Introduction
A general theory of research copilots must preserve disciplinary variation rather than suppress it. The Meta-Rational Pragmatics (MRP) framework achieves this by treating different sciences as different compositions of the same broad family of interpretive regimes. While the vocabulary of regimes is shared, the dominant regime profile—the relative importance and interaction of different modes of inquiry—varies significantly across disciplines. This article explores how these profiles shape the requirements for automated research assistance.
Disciplinary Regime Profiles
Different branches of science emphasize different regimes. For example:
- Mathematics: Dominated by exploration, conjecture, and formal derivation. The observational regime is comparatively weak.
- Physics: A balance of observation, model construction, simulation, and experimental discrimination.
- Chemistry and Materials: Strong focus on closed-loop experimentation, optimization, and mechanistic modeling [TOM-ETAL-2024].
- Biology: Characterized by multimodal observation and mechanism construction under high uncertainty.
- Social Sciences: Elevated importance of measurement design and critical-delimitative work due to unstable ontologies.

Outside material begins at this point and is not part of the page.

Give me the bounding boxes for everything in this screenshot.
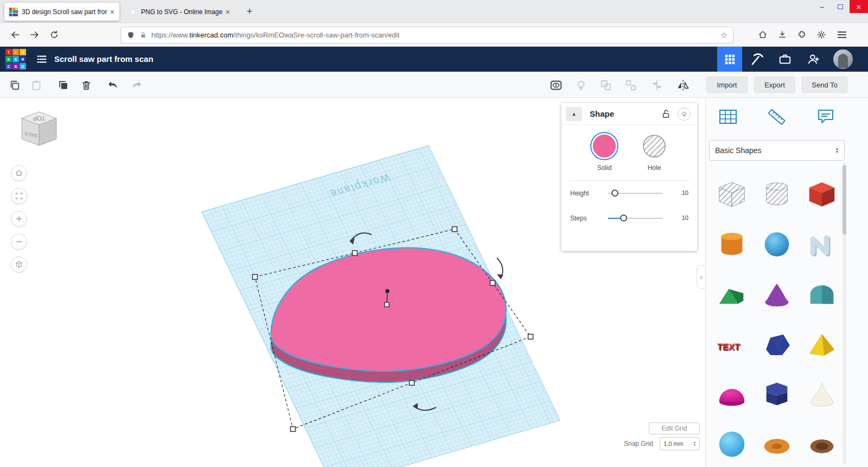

Design Consequences for Copilots
These profiles have direct consequences for how research copilots should be designed and deployed. A realistic general-purpose assistant is unlikely to be a single undifferentiated foundation agent. Instead, a more plausible architecture is a shared meta-pragmatic core combined with discipline-specific interpreters, validators, and knowledge structures.
In chemistry, the tight coupling of measurement and optimization explains why self-driving laboratories have matured quickly. In contrast, a biology copilot must be much more adept at handling noisy, heterogeneous evidence and maintaining mechanistic incompleteness. The role of the copilot is not to erase these disciplinary structures, but to work within them.
Conclusion
By recognizing disciplinary variation as a matter of regime composition, the MRP framework provides a principled way to adapt research copilots to the needs of different scientific communities. Reliability in automated research depends on respecting the unique epistemic profile of each discipline while leveraging a common architectural core for orchestration and transition management.
References
- [TOM-ETAL-2024] Tom, George; et al. Self-Driving Laboratories for Chemistry and Materials Science. Chemical Reviews. 2024.
- [KARPATNE-ETAL-2025] Karpatne, Anuj; et al. AI-enabled scientific revolution in the age of generative AI. Nature Reviews Physics. 2025.